- [Problem]
Among the entries that follow, locate the line with "Cuidamos cada detalle en el proceso de" and the line with "Fjala e plotë e Veliajt para Gjykatës". Output those lines and all lines in between, exactly, minus the pictures.

- [Records]
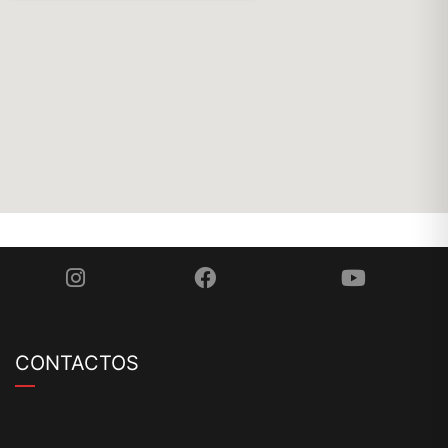
CONTACTOS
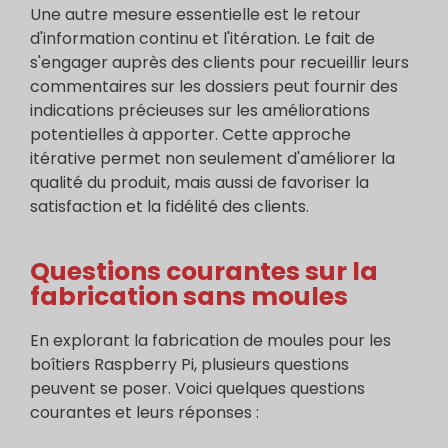
Une autre mesure essentielle est le retour
d'information continu et l'itération. Le fait de
s'engager auprès des clients pour recueillir leurs
commentaires sur les dossiers peut fournir des
indications précieuses sur les améliorations
potentielles à apporter. Cette approche
itérative permet non seulement d'améliorer la
qualité du produit, mais aussi de favoriser la
satisfaction et la fidélité des clients.
Questions courantes sur la
fabrication sans moules
En explorant la fabrication de moules pour les
boîtiers Raspberry Pi, plusieurs questions
peuvent se poser. Voici quelques questions
courantes et leurs réponses :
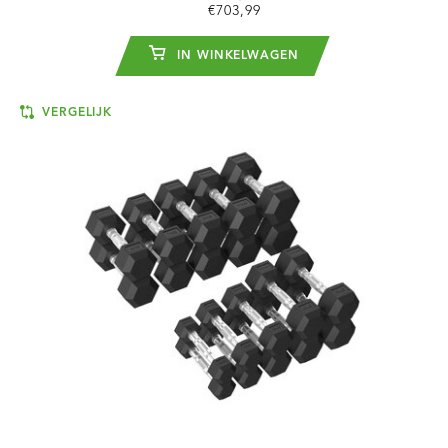
€703,99
IN WINKELWAGEN
VERGELIJK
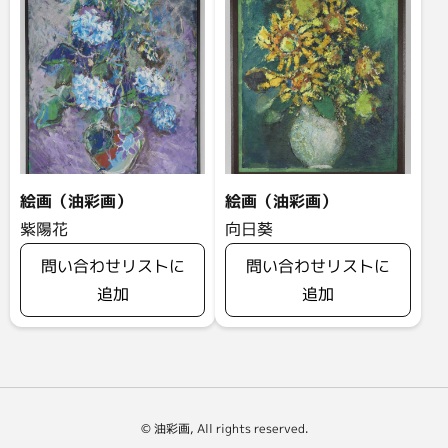
絵画（油彩画）
絵画（油彩画）
紫陽花
向日葵
問い合わせリストに
問い合わせリストに
追加
追加
© 油彩画, All rights reserved.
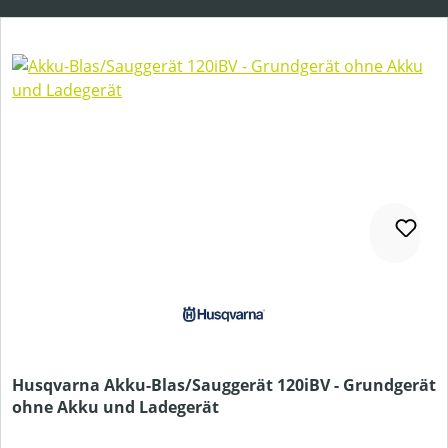
Husqvarna Akku-Blas/Sauggerät 120iBV - Grundgerät
ohne Akku und Ladegerät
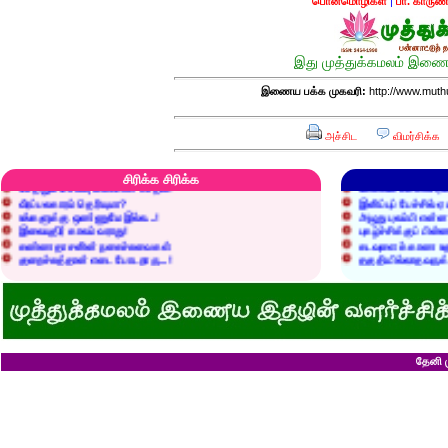
பொன்மொழிகள்
|
பா. காருண
இது முத்துக்கமலம் இணைய
இணைய பக்க முகவரி:
http://www.mut
அச்சிட
விமர்சிக்க
எரிப்பதா? புதைப்பதா?
எல்லாம் நன்மைக்கே.
அறிவை வைக்க மறந்துட்டானே...!
மனிதர்களது தகுதி 
செத்தும் செலவு வைப்பாள் காதலி!
உள்ளங்கைகளில் ஏன
சிரிக்க சிரிக்க
வீரப்பலகாரம் தெரியுமா?
இனிப்புப் பேச்சில்
உங்களுக்கு ஒண்ணுமே இல்ல...!
அழுது புலம்பி என்
இலையுதிர் காலம் வராது!
புகழ்ச்சிக்குப் பின்
கண்ணதாசனின் நகைச்சுவைகள்
கடவுளைக் காண உத
குறைச்சுத்தான் எடை போடறாரு...!
தகுதியில்லாதவருக
அவருக்கு ஒரு விவரமும் தெரியலடி!
உயரத்தில் இருந்தால
குனிஞ்ச தலை நிமிராத பொண்ணு...?
ராமன் ராவணனிடம் 
இடத்தைக் காலி பண்ணுங்க...!
அழியப் போவதில்
சொறி சிரங்குக்கு ஒரு பாடல்!
கழுதைக்குக் கிடைக
மாமியாரு பச்சைக்கிளி மாதிரி!
எல்லாம் ஒரு கோவண
மாபாவியோர் வாழும் மதுரை
சிங்கத்திற்கு வாழை
இளைய பெண்ணைக் கட்டித் தருவீங்களா?
வலை வீசிப் பிடித்
ஸ்ரீரங்கத்து யானைக்கு நாமம்!
சாவிலிருந்து தப்பி
தேனி ம
அகிலாவை அபின்னு கூப்பிடுறியே...?
இறை வழிபாட்டிற்கு 
ஆறு தலையுடன் தூங்க முடியுமா?
கல்லெறிந்தவனுக்க
கவிஞரை விடக் கலைஞர்?
சிவபெருமான் முன்ப
பேயைப் பார்க்க ஒரு வாய்ப்பு!
வீண் புகழ்ச்சிக்க
கடைசியாகக் கிடைத்த தகவல்!
ராமன் எப்படி ராமச்
மூன்றாம் தர ஆட்சி
அக்காவை மணந்த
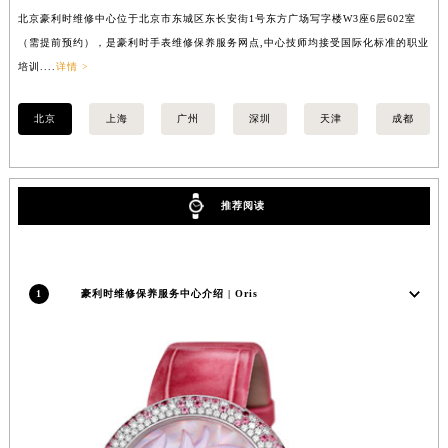
北京豪利时维修中心位于北京市东城区东长安街1号东方广场写字楼W3座6层602室
上
内蒙古自治区锡林郭勒盟市锡林浩特市光明街与额尔敦路交叉口豪利时售后服务中心（需提前预约）
（需提前预约），是豪利时手表维修保养服务网点,中心技师均接受国际化标准的职业
提
内蒙古自治区兴安盟市乌兰浩特市兴安大街豪利时售后服务中心（需提前预约）
培训....
详情 >
训..
山西省大同市平城区迎宾街豪利时售后服务中心（需提前预约）
山西省晋城市城区黄华街豪利时售后服务中心（需提前预约）
北京
上海
广州
深圳
天津
成都
山西省晋中市榆次区顺城街豪利时售后服务中心（需提前预约）
山西省临汾市尧都区解放路豪利时售后服务中心（需提前预约）
山西省吕梁市离石区永宁中路与建设街交叉口豪利时售后服务中心（需提前预约）
推荐阅读
山西省朔州市朔城区怡西路与鄯阳西街交汇处豪利时售后服务中心（需提前预约）
山西省忻州市忻府区和平东街与七一南路交叉口豪利时售后服务中心（需提前预约）
山西省阳泉市郊区平阳东街与新城大道交叉口豪利时售后服务中心（需提前预约）
1
豪利时维修保养服务中心介绍 | Oris
山西省运城市盐湖区河东街豪利时售后服务中心（需提前预约）
山西省长治市潞州区英雄中路豪利时售后服务中心（需提前预约）
山西省太原市迎泽区迎泽街道解放路15号亨得利名表维修授权店3楼豪利时售后服务中心（需提前预约）
天津市和平区赤峰道136号天津国际金融中心26层2603室豪利时售后服务中心（需提前预约）
安徽省安庆市迎江区人民路豪利时售后服务中心（需提前预约）
安徽省蚌埠市蚌山区淮河路豪利时售后服务中心（需提前预约）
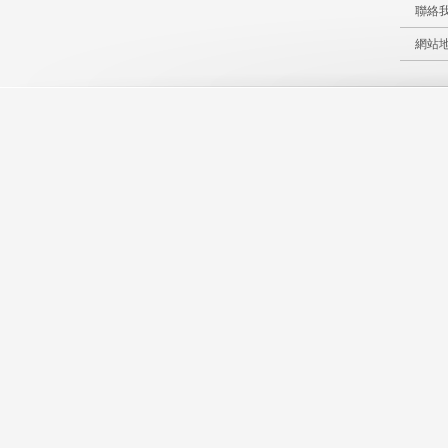
聯絡
網站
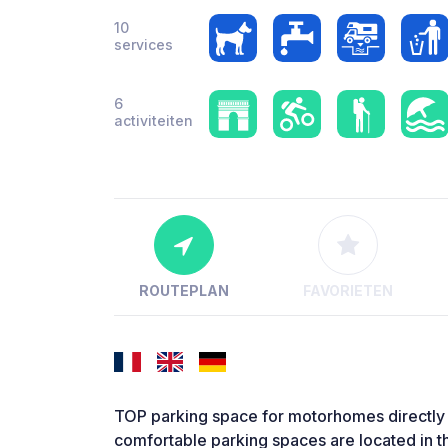
10
services
6
activiteiten
ROUTEPLAN
FAVORIETEN
TOP parking space for motorhomes directly 
comfortable parking spaces are located in th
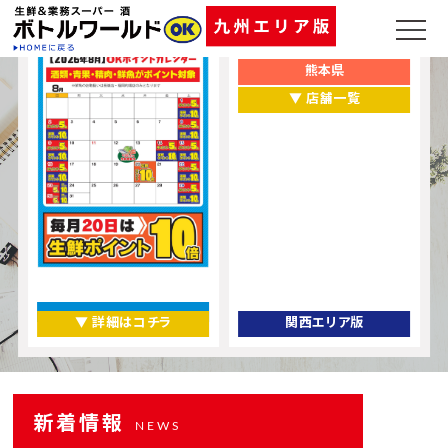
ポイントカレンダー
お店をエリアから探す
福岡県
熊本県
▼ 店舗一覧
▼ 詳細はコチラ
関西エリア版
新着情報
NEWS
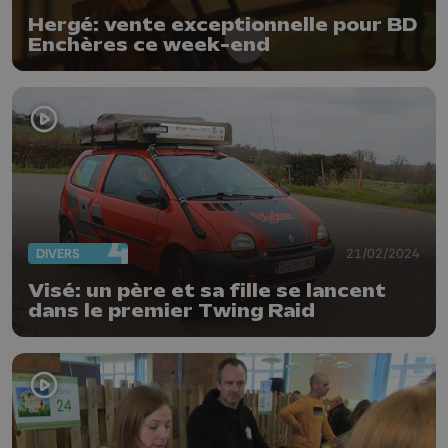
Hergé: vente exceptionnelle pour BD
Enchères ce week-end
DIVERS
21/02/2024
Visé: un père et sa fille se lancent
dans le premier Twing Raid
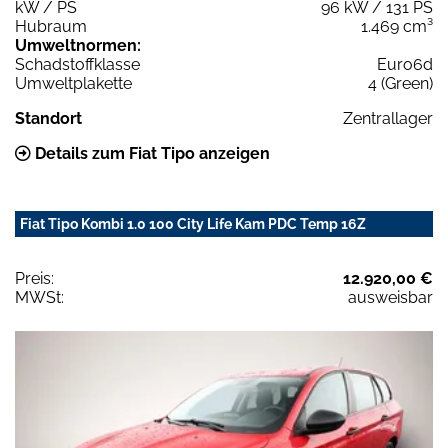
kW / PS
96 kW / 131 PS
Hubraum
1.469 cm³
Umweltnormen:
Schadstoffklasse
Euro6d
Umweltplakette
4 (Green)
Standort
Zentrallager
Details zum Fiat Tipo anzeigen
Fiat Tipo Kombi 1.0 100 City Life Kam PDC Temp 16Z
Preis:
12.920,00 €
MWSt:
ausweisbar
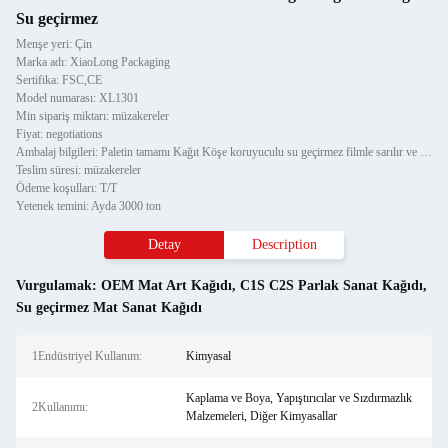
Su geçirmez
Menşe yeri: Çin
Marka adı: XiaoLong Packaging
Sertifika: FSC,CE
Model numarası: XL1301
Min sipariş miktarı: müzakereler
Fiyat: negotiations
Ambalaj bilgileri: Paletin tamamı Kağıt Köşe koruyuculu su geçirmez filmle sarılır ve iki parça çelik şeritle sabitleni
Teslim süresi: müzakereler
Ödeme koşulları: T/T
Yetenek temini: Ayda 3000 ton
Detay
Description
Vurgulamak:
OEM Mat Art Kağıdı
,
C1S C2S Parlak Sanat Kağıdı
,
Su geçirmez Mat Sanat Kağıdı
1Endüstriyel Kullanım:
Kimyasal
Kaplama ve Boya, Yapıştırıcılar ve Sızdırmazlık
2Kullanımı:
Malzemeleri, Diğer Kimyasallar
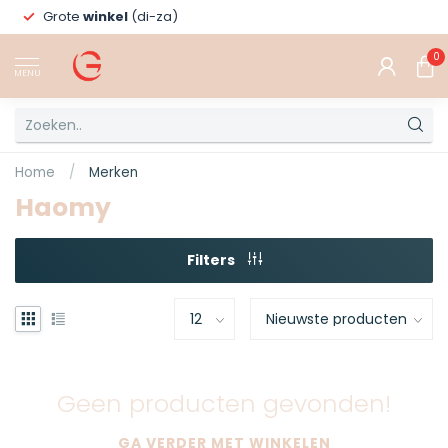
Grote
winkel
(di-za)
0
MENU
Home
/
Merken
Haomy
Filters
Geen producten gevonden!
GA VERDER MET WINKELEN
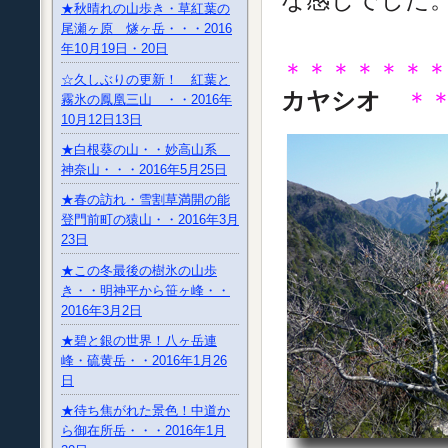
★秋晴れの山歩き・草紅葉の
尾瀬ヶ原 燧ヶ岳・・・2016
年10月19日・20日
＊＊＊＊＊＊
☆久しぶりの更新！ 紅葉と
カヤシオ
＊
霧氷の鳳凰三山 ・・2016年
10月12日13日
★白根葵の山・・妙高山系
神奈山・・・2016年5月25日
★春の訪れ・雪割草満開の能
登門前町の猿山・・2016年3月
23日
★この冬最後の樹氷の山歩
き・・明神平から笹ヶ峰・・
2016年3月2日
★碧と銀の世界！八ヶ岳連
峰・硫黄岳・・2016年1月26
日
★待ち焦がれた景色！中道か
ら御在所岳・・・2016年1月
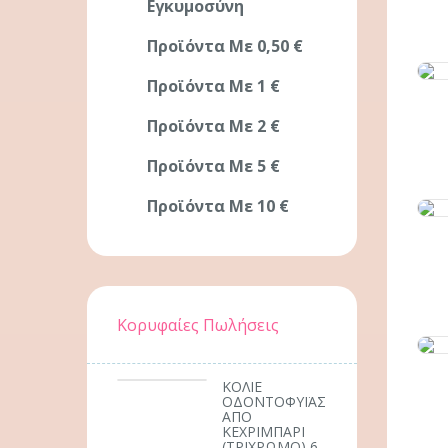
Εγκυμοσύνη
Προϊόντα Με 0,50 €
Προϊόντα Με 1 €
Προϊόντα Με 2 €
Προϊόντα Με 5 €
Προϊόντα Με 10 €
Κορυφαίες Πωλήσεις
ΚΟΛΙΕ
ΟΔΟΝΤΟΦΥΪΑΣ
ΑΠΟ
ΚΕΧΡΙΜΠΑΡΙ
(ΤΡΙΧΡΩΜΟ) 6-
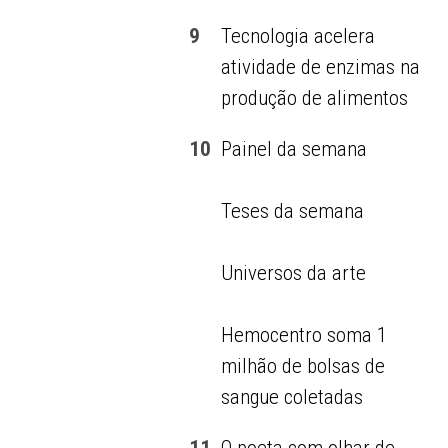
9
Tecnologia acelera
atividade de enzimas na
produção de alimentos
10
Painel da semana
Teses da semana
Universos da arte
Hemocentro soma 1
milhão de bolsas de
sangue coletadas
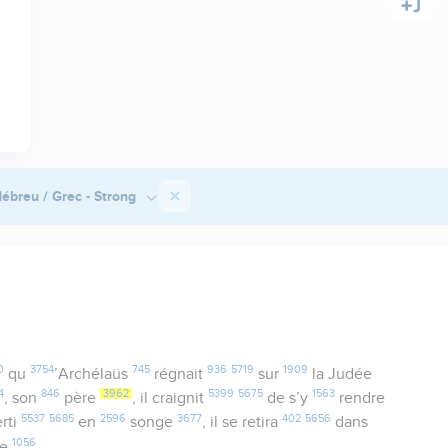
ébreu / Grec - Strong
0
3754
745
936
5719
1909
qu
’Archélaüs
régnait
sur
la Judée
4
846
3962
5399
5675
1563
, son
père
, il craignit
de s’y
rendre
5537
5685
2596
3677
402
5656
erti
en
songe
, il se retira
dans
1056
ée
,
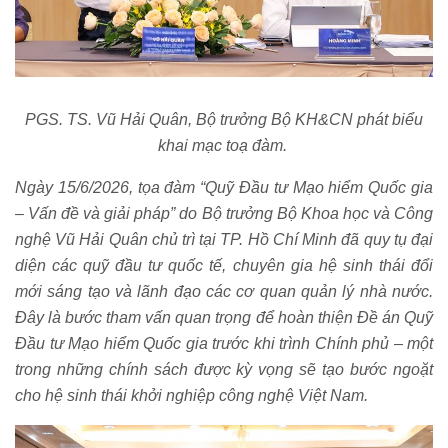
PGS. TS. Vũ Hải Quân, Bộ trưởng Bộ KH&CN phát biểu
khai mạc toạ đàm.
Ngày 15/6/2026, tọa đàm “Quỹ Đầu tư Mạo hiểm Quốc gia
– Vấn đề và giải pháp” do Bộ trưởng Bộ Khoa học và Công
nghệ Vũ Hải Quân chủ trì tại TP. Hồ Chí Minh đã quy tụ đại
diện các quỹ đầu tư quốc tế, chuyên gia hệ sinh thái đổi
mới sáng tạo và lãnh đạo các cơ quan quản lý nhà nước.
Đây là bước tham vấn quan trọng để hoàn thiện Đề án Quỹ
Đầu tư Mạo hiểm Quốc gia trước khi trình Chính phủ – một
trong những chính sách được kỳ vọng sẽ tạo bước ngoặt
cho hệ sinh thái khởi nghiệp công nghệ Việt Nam.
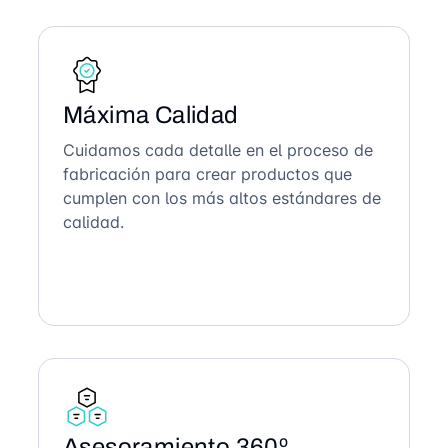
Máxima Calidad
Cuidamos cada detalle en el proceso de
fabricación para crear productos que
cumplen con los más altos estándares de
calidad.
Asesoramiento 360º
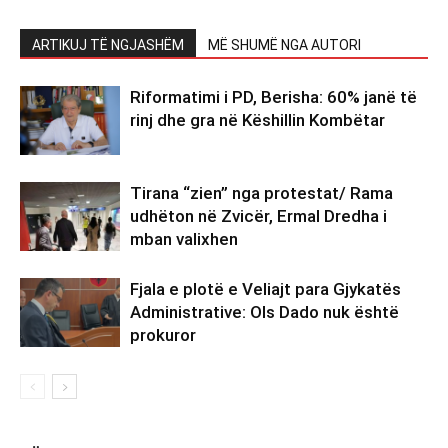
ARTIKUJ TË NGJASHËM
MË SHUMË NGA AUTORI
Riformatimi i PD, Berisha: 60% janë të
rinj dhe gra në Këshillin Kombëtar
Tirana “zien” nga protestat/ Rama
udhëton në Zvicër, Ermal Dredha i
mban valixhen
Fjala e plotë e Veliajt para Gjykatës
Administrative: Ols Dado nuk është
prokuror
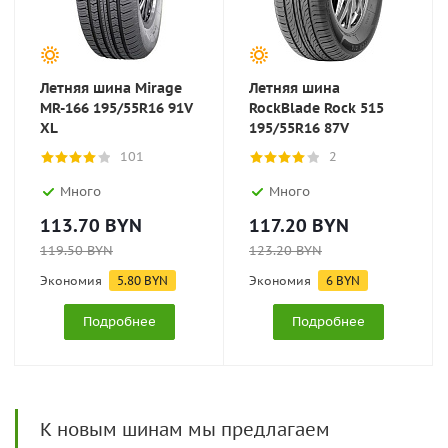
Летняя шина Mirage
Летняя шина
MR-166 195/55R16 91V
RockBlade Rock 515
XL
195/55R16 87V
101
2
Много
Много
113.70
BYN
117.20
BYN
119.50
BYN
123.20
BYN
Экономия
5.80
BYN
Экономия
6
BYN
Подробнее
Подробнее
К новым шинам мы предлагаем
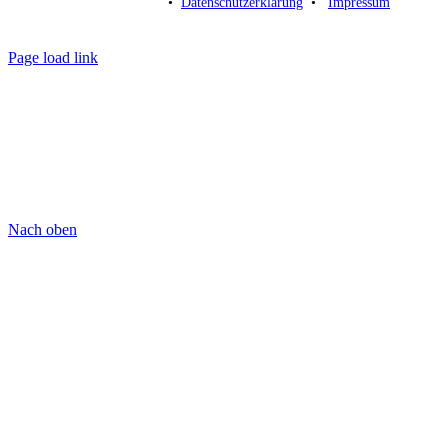
• ­
Datenschutzerklärung
­ • ­
Impressum
Page load link
Nach oben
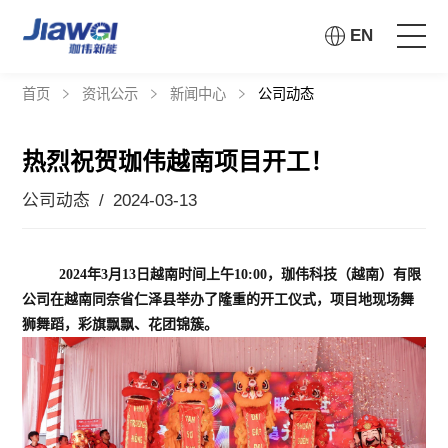
EN
首页
资讯公示
新闻中心
公司动态
首页
热烈祝贺珈伟越南项目开工！
走进珈伟
公司动态 / 2024-03-13
解决方案
20
24
年
3
月
13
日
越南时间
上午
10:00
，
珈伟科技（越南）有限
投资者关系
公司在越南同奈省
仁泽县举办了
隆重的
开
工仪式
，
项目地现场
舞
狮舞蹈，
彩旗飘飘、花
团锦簇。
社会责任
资讯公示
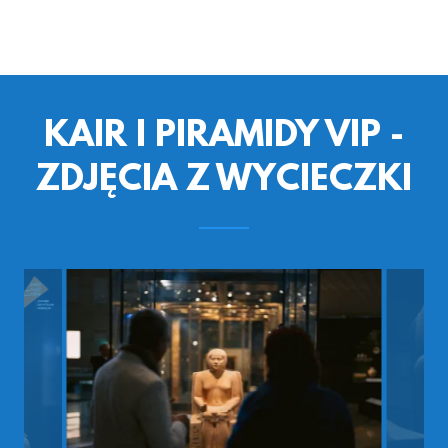
KAIR I PIRAMIDY VIP -
ZDJĘCIA Z WYCIECZKI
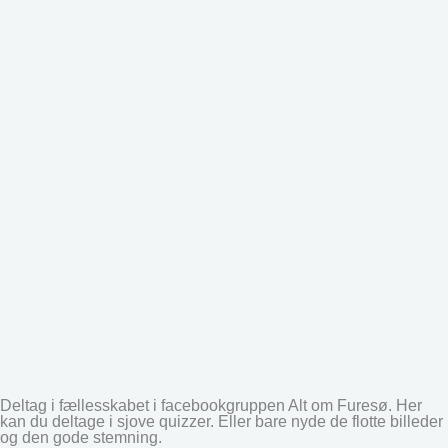
Deltag i fællesskabet i facebookgruppen Alt om Furesø. Her
kan du deltage i sjove quizzer. Eller bare nyde de flotte billeder
og den gode stemning.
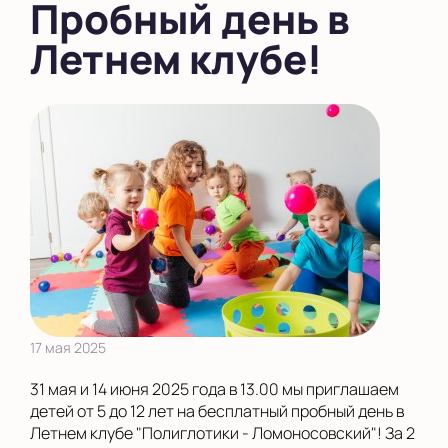
Пробный день в
в Южном Бутово
Летнем клубе!
во Внуково
на Беломорской
на Домодедовской
на Коломенской
в Московской
области
Показать на карте
Выбрать другой город
17 мая 2025
31 мая и 14 июня 2025 года в 13.00 мы приглашаем
детей от 5 до 12 лет на бесплатный пробный день в
Летнем клубе "Полиглотики - Ломоносовский"! За 2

- [Task answer]
Cuidamos cada detalle en el proceso de
fabricación para crear productos que
cumplen con los más altos estándares de
calidad.
Asesoramiento 360º
ARTIKUJ TË NGJASHËM
MË SHUMË NGA AUTORI
Riformatimi i PD, Berisha: 60% janë të
rinj dhe gra në Këshillin Kombëtar
Tirana “zien” nga protestat/ Rama
udhëton në Zvicër, Ermal Dredha i
mban valixhen
Fjala e plotë e Veliajt para Gjykatës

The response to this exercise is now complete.